--- TASK ITEM ---
Take the listing and give it again exactly, from its first line to its last line.
[[ DATA FOR ANALYSIS open ]]
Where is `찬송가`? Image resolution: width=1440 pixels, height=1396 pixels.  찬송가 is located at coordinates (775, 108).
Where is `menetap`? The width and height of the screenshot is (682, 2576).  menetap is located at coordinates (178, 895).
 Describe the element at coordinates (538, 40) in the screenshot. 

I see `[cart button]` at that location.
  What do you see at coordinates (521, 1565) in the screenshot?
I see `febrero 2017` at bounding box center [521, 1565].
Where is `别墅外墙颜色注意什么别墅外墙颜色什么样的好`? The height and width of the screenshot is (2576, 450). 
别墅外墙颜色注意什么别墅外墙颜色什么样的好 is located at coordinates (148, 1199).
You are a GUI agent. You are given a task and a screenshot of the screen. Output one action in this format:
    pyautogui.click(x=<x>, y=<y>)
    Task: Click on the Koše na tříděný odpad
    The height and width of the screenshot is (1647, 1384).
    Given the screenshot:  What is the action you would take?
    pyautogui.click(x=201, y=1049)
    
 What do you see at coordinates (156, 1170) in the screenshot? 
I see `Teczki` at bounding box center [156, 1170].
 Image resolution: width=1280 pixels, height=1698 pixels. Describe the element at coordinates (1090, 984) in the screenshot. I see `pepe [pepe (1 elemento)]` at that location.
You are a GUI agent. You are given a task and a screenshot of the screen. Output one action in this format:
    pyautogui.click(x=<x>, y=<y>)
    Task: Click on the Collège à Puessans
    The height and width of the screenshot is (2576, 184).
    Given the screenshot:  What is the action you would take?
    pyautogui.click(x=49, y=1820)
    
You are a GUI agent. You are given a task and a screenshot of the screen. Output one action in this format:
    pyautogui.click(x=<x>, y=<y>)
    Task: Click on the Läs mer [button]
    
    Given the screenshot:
[[ DATA FOR ANALYSIS closed ]]
--- EXERCISE ANSWER ---
Where is `찬송가`? Image resolution: width=1440 pixels, height=1396 pixels.  찬송가 is located at coordinates (775, 108).
Where is `menetap`? The width and height of the screenshot is (682, 2576).  menetap is located at coordinates (178, 895).
 Describe the element at coordinates (538, 40) in the screenshot. 

I see `[cart button]` at that location.
  What do you see at coordinates (521, 1565) in the screenshot?
I see `febrero 2017` at bounding box center [521, 1565].
Where is `别墅外墙颜色注意什么别墅外墙颜色什么样的好`? The height and width of the screenshot is (2576, 450). 
别墅外墙颜色注意什么别墅外墙颜色什么样的好 is located at coordinates (148, 1199).
You are a GUI agent. You are given a task and a screenshot of the screen. Output one action in this format:
    pyautogui.click(x=<x>, y=<y>)
    Task: Click on the Koše na tříděný odpad
    The height and width of the screenshot is (1647, 1384).
    Given the screenshot:  What is the action you would take?
    pyautogui.click(x=201, y=1049)
    
 What do you see at coordinates (156, 1170) in the screenshot? 
I see `Teczki` at bounding box center [156, 1170].
 Image resolution: width=1280 pixels, height=1698 pixels. Describe the element at coordinates (1090, 984) in the screenshot. I see `pepe [pepe (1 elemento)]` at that location.
You are a GUI agent. You are given a task and a screenshot of the screen. Output one action in this format:
    pyautogui.click(x=<x>, y=<y>)
    Task: Click on the Collège à Puessans
    The height and width of the screenshot is (2576, 184).
    Given the screenshot:  What is the action you would take?
    pyautogui.click(x=49, y=1820)
    
You are a GUI agent. You are given a task and a screenshot of the screen. Output one action in this format:
    pyautogui.click(x=<x>, y=<y>)
    Task: Click on the Läs mer [button]
    
    Given the screenshot:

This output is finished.